All-important details are buried in more than 200 pages of dense Treasury regulations released Monday. The biggest change is that medium-sized firms got another delay in a heavily criticized requirement that they cover their workers or face fines.
The administration said companies with 50 to 99 employees will have an additional year to comply, until January 1, 2016.
For businesses with 100 or more employees, the so-called employer mandate will still take effect in 2015. But other newly announced provisions, dealing with technical issues such as the calculation of working hours, may help some of those firms.
The mandate was originally supposed to take effect this year.
More than 90 percent of companies with 50 or more employees already cover their workers without the government telling them to do so, but the debate has revolved around the potential impact on new and growing firms. Most small businesses have fewer than 50 workers and are exempt from the mandate. However, employer groups were also uneasy with a requirement that defines a full-time worker as someone averaging 30 hours a week.
Republicans trying to take control of the Senate in the November elections have once again made President Barack Obama’s health care law their top issue, casting it as job killer. They want to use the employer mandate to build that case, with anecdotes of bosses reluctant to hire a 50th worker, or slashing the hours of low-wage workers who need to pay household bills. Monday’s moves by the administration seemed calibrated to reduce that risk.

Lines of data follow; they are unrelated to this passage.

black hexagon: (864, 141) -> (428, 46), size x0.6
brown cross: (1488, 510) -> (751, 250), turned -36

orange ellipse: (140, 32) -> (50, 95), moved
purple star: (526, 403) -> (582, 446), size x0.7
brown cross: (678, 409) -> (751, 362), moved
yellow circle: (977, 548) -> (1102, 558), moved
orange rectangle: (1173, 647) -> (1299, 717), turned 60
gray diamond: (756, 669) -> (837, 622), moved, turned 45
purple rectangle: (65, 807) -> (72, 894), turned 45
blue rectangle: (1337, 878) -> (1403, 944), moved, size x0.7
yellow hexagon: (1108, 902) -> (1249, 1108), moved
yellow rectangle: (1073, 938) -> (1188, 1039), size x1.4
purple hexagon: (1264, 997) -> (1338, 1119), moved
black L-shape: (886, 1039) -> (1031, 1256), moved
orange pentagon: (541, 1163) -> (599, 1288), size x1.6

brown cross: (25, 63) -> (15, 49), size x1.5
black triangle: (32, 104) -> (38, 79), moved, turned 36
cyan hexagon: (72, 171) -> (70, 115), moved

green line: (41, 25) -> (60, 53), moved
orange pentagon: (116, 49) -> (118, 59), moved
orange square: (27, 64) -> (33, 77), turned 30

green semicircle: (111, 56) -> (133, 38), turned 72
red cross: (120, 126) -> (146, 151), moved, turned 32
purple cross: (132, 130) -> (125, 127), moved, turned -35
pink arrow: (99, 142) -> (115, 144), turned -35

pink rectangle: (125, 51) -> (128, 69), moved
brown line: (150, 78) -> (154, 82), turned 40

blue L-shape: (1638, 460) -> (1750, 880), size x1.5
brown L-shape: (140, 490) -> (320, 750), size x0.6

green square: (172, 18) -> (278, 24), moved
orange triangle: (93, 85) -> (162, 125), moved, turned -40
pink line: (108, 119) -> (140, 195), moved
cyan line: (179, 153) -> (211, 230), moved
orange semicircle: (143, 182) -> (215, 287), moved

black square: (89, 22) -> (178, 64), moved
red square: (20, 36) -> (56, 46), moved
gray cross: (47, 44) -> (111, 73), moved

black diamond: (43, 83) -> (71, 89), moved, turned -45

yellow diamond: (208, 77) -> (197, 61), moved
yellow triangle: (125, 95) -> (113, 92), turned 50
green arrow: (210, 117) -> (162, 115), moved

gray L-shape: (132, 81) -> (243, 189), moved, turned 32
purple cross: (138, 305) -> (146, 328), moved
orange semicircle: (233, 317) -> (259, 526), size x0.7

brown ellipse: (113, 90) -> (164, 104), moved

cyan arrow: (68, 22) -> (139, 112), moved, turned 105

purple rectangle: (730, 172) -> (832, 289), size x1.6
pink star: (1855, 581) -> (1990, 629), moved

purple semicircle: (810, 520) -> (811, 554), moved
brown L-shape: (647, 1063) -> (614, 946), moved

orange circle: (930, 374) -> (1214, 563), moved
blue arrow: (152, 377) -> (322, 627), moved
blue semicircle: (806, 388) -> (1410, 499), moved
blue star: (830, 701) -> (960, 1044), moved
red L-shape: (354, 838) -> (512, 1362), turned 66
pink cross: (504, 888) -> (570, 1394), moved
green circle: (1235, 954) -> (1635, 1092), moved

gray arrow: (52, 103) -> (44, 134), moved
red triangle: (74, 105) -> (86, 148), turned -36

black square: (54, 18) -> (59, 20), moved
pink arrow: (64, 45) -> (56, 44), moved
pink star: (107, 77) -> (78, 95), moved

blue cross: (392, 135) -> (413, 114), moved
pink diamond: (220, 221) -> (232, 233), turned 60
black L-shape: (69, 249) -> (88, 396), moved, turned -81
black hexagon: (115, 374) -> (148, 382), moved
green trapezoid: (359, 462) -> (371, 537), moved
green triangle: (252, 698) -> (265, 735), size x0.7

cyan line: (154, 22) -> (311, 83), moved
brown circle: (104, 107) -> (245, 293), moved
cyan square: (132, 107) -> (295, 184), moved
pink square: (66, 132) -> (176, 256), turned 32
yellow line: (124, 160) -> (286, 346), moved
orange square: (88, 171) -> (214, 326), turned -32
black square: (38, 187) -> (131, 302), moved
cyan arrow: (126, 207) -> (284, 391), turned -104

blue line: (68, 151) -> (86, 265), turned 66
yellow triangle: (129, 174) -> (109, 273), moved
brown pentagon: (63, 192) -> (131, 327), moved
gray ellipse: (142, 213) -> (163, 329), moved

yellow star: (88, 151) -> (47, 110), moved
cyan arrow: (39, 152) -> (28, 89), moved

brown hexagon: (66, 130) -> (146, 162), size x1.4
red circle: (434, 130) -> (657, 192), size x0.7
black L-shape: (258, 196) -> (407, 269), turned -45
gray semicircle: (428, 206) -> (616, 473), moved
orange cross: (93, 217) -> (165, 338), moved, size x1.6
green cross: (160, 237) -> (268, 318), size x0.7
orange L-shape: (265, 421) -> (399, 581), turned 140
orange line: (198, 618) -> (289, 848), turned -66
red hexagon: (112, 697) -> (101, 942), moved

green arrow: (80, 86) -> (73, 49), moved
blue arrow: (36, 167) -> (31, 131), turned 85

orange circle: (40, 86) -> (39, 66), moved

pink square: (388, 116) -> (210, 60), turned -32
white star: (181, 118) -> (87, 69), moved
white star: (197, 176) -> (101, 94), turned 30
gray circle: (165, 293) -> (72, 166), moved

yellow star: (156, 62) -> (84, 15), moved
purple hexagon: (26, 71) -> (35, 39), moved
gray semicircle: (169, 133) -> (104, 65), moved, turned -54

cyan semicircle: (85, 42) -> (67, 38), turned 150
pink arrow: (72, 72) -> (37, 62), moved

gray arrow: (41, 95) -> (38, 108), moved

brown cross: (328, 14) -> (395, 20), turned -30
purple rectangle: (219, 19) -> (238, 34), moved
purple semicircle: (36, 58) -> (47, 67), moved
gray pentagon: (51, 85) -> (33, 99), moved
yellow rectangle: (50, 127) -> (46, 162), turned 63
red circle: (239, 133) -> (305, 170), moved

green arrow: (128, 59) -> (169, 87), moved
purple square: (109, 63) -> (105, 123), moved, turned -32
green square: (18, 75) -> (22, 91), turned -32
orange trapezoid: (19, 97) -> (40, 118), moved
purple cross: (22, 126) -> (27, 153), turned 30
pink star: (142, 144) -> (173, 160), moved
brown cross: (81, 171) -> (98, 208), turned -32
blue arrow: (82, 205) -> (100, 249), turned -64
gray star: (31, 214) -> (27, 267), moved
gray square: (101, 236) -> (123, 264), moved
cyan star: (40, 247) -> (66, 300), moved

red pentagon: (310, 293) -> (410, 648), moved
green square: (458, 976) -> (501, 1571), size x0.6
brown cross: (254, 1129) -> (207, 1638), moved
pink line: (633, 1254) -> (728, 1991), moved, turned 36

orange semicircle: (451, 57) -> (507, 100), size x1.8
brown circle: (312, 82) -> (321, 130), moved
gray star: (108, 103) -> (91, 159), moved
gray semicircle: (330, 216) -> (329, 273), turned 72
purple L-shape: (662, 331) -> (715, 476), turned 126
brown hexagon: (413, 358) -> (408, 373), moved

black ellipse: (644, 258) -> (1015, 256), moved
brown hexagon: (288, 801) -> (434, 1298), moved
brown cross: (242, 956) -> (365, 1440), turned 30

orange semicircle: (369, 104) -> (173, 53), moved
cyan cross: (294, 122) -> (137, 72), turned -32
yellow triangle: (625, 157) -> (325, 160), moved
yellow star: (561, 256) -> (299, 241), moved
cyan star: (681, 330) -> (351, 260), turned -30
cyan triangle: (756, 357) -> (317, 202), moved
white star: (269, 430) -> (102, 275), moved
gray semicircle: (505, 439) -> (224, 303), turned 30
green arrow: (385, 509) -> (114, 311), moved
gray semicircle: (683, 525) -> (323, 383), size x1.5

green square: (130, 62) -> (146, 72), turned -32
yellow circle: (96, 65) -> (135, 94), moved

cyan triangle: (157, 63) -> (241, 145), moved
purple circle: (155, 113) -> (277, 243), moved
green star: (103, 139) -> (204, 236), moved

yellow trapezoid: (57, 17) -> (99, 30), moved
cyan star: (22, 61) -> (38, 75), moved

The reaction of business groups was mixed.
“These final regulations secured the gold medal for greatest assistance to retailers, and other businesses, and our employees,” said Neil Trautwein, a vice president of the National Retail Federation.
The U.S. Chamber of Commerce was unimpressed, calling it more of a respite than a fundamental change.
“This short-term fix also creates new problems for companies by moving the goalposts of the mandate modestly when what we really need is a time-out,” president Thomas Donohue said in a statement.
The administration still hasn’t issued rules for reporting requirements on business and insurers, the nitty-gritty of how the coverage requirement will be enforced.
Administration officials and the law’s supporters said the concessions were the sorts of reasonable accommodations that regulators make all the time when implementing major new legislation. The Treasury Department said Secretary Jack Lew was well within his legal authority in making the changes.
“This common-sense approach will protect employers already providing quality insurance, while helping to ensure that larger employers are prepared to meet their responsibility to their hard-working employees,” said House Minority Leader Nancy Pelosi, D-Calif.